During the Trump White House administration, my husband and I found the original series “Leverage” comforting. I hadn’t wanted the series when it was on TNT from 2008-2012, but became familiar with it via streaming services. Of course, we were eager to see the 13-episode revival that began shooting during the pandemic in August 2020, but there is little that redeems the effort still under the guidance of the original producer, Dean Devlin. Out of five stars, I wouldn’t give any of these even four.
Writers John Rogers and Chris Downey wrote 13 episodes for the first season of Leverage where we came to know this five-person team that was helmed by a former insurance investigator, Nathan Ford (Timothy Hutton). For a one-shot job (“The Nigerian Job”), he brings together The Thief (Parker) who is “twenty pounds of crazy in a fie-pound bag, The Hitter (Eliot Spencer) who is a former black ops soldier and The Hacker (Alec Hardison). The foursome are betrayed by their client and then re-group with the addition of The Grifter (Sophie Devereaux) to take revenge.
By Episode 2, “The Homecoming Job,” the team comes together under the front of “Leverage Consulting & Associates” to get justice for a wounded veteran.
Nate Ford (Timothy Hutton) had been on the verge of an alcoholic fall into perpetual unemployment having lost his son when his own company refused to bank a potentially life-saving procedure for his terminally ill son Sam. Divorced, and the son of a numbers runner, Ford had been a star performer for his insurance company. Ten years earlier he had tracked down Sophie (Gina Bellman) and they’ve been attracted to each other. Throughout the series, Sophie and Nate had an on-again off-again tempestuous relationship complicated by Nate’s alcoholism and his resistance for being an outlaw while trying to achieve justice for those who the courts have failed.
“Age of the geek, baby” Hardison (Aldis Hodge) is a man who is fine with electronics and takes particular pride in his geek mobiles (Lucille and Lucille 2.0), but isn’t comfortable in the outdoors. His sci-fi and indoors personality clashes with the rough-and-ready Eliot (Christian Kane) as evidenced in “The Gone Fishin’ Job.”

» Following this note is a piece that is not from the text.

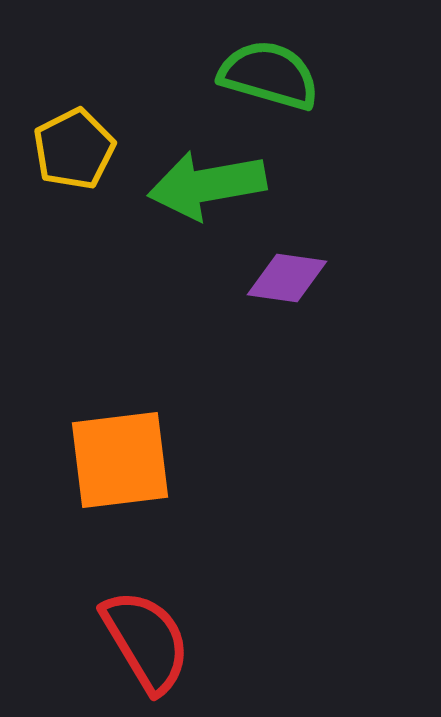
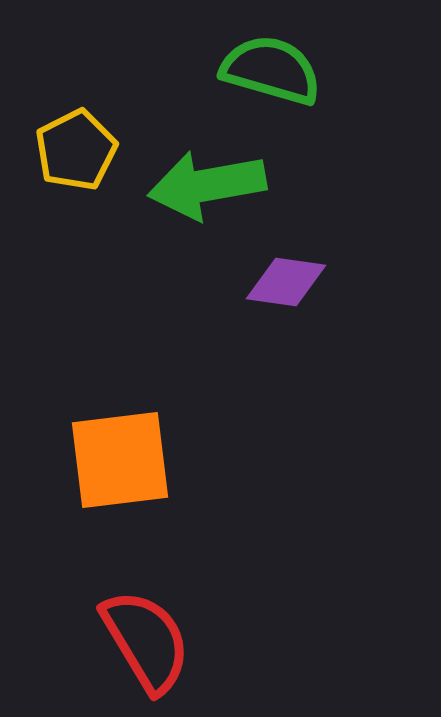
green semicircle: moved 2 px right, 5 px up
yellow pentagon: moved 2 px right, 1 px down
purple diamond: moved 1 px left, 4 px down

Hardison: Man! Hey, man, did you see that mosquito? That thing had a beak, man. What’s that smell?
Eliot: It’s fresh air.
Hardison: I don’t like it.
While Eliot is a ladies man, Hardison has a slow and often awkward courtship with Parker (Beth Riesgraf) who, due to her abusive family life, has problems expressing her feelings.
Season 5 ended with Nate proposing to Sophie and them leaving Hardison and Parker trained and ready to lead not only their team, but other like-minded teams so Leverage was going international.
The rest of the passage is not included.